Download Apache 1.3.33

The day before yesterday, the developers of the Apache HTTP Server Project released version 1.3.33 of this well-known web server. In addition to the necessary bug fixes, this version also contains two security vulnerabilities. The changelog announces the following changes:

Security vulnerabilities
The main security vulnerabilities addressed in 1.3.33 are:

• CAN-2004-0940 (cve.mitre.org)
  Fix potential buffer overflow with escaped characters in SSI tag string.
• CAN-2004-0492 (cve.mitre.org)
  Reject responses from a remote server if sent an invalid (negative) Content-Length.

New features
New features that relate to specific platforms:

• Win32: Improve error reporting after a failed attempt to spawn a piped log process or rewrite map process.

New features that relate to specific platforms:

• Added new compile-time flag: UCN_OFF_HONOR_PHYSICAL_PORT. It controls how UseCanonicalName Off determines the port value if the client doesn’t provide one in the Host header.

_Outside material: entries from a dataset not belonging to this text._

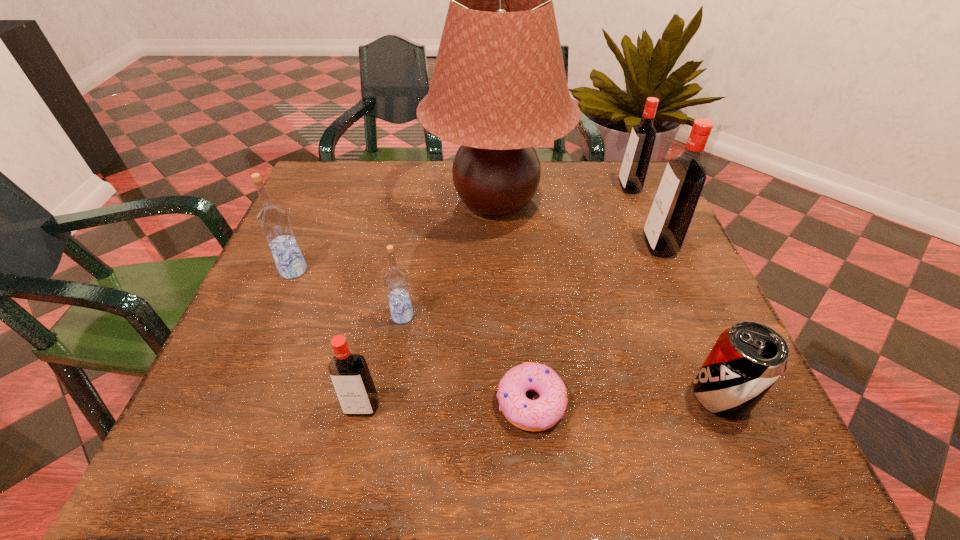 Where is `vodka present at the far edge`? The image size is (960, 540). vodka present at the far edge is located at coordinates (635, 164).

Find the location of `vodka that is at the near edge`. vodka that is at the near edge is located at coordinates (351, 378).

Find the location of a particular element. soda can present at the near edge is located at coordinates coord(747,359).

This screenshot has width=960, height=540. Find the location of `doughnut at the near edge`. doughnut at the near edge is located at coordinates (543, 413).

You are a GUI agent. You are given a task and a screenshot of the screen. Output one action in this format:
    pyautogui.click(x=<x>, y=<y>)
    Task: Click on the object present at the left edge
    
    Given the screenshot: What is the action you would take?
    pyautogui.click(x=274, y=222)

Find the location of a particular element. Image resolution: width=960 pixels, height=540 pixels. soda can at the right edge is located at coordinates (747, 359).

What are the coordinates of `object at the far right corner` in the screenshot? It's located at (635, 164).

The height and width of the screenshot is (540, 960). What are the coordinates of `object that is at the near right corner` in the screenshot? It's located at (747, 359).

This screenshot has width=960, height=540. Find the location of `free region at the far edge of the desktop`. free region at the far edge of the desktop is located at coordinates (446, 165).

Where is `vacant region at the near edge of the desktop`? vacant region at the near edge of the desktop is located at coordinates (424, 434).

If defined during compilation, UseCanonicalName Off will use the physical port number to generate the canonical name. If not defined, it tries the current Port value followed by the default port for the current scheme.

Bug fixed
The following bugs were found in Apache 1.3.31 (or earlier) and have been fixed in Apache 1.3.33:

mod_rewrite: Fix query string handling for proxy URLs. PR 14518.
• mod_rewrite: Fix 0 bytes write into random memory position. PR 31036.
• mod_digest: Fix nonce string calculation since 1.3.31 which would force re-authentication for every connection if AuthDigestRealmSeed was not configured. PR 30920.
• Fix trivial bug in mod_log_forensic that caused the child to seg fault when certain invalid requests were fired at it with forensic logging is enabled. PR 29313.
• No longer breaks mod_dav, frontpage and others. Repair a patch in 1.3.31 which prevented discarding the request body for requests that will be keptalive but are not currently keptalive. PR 29237.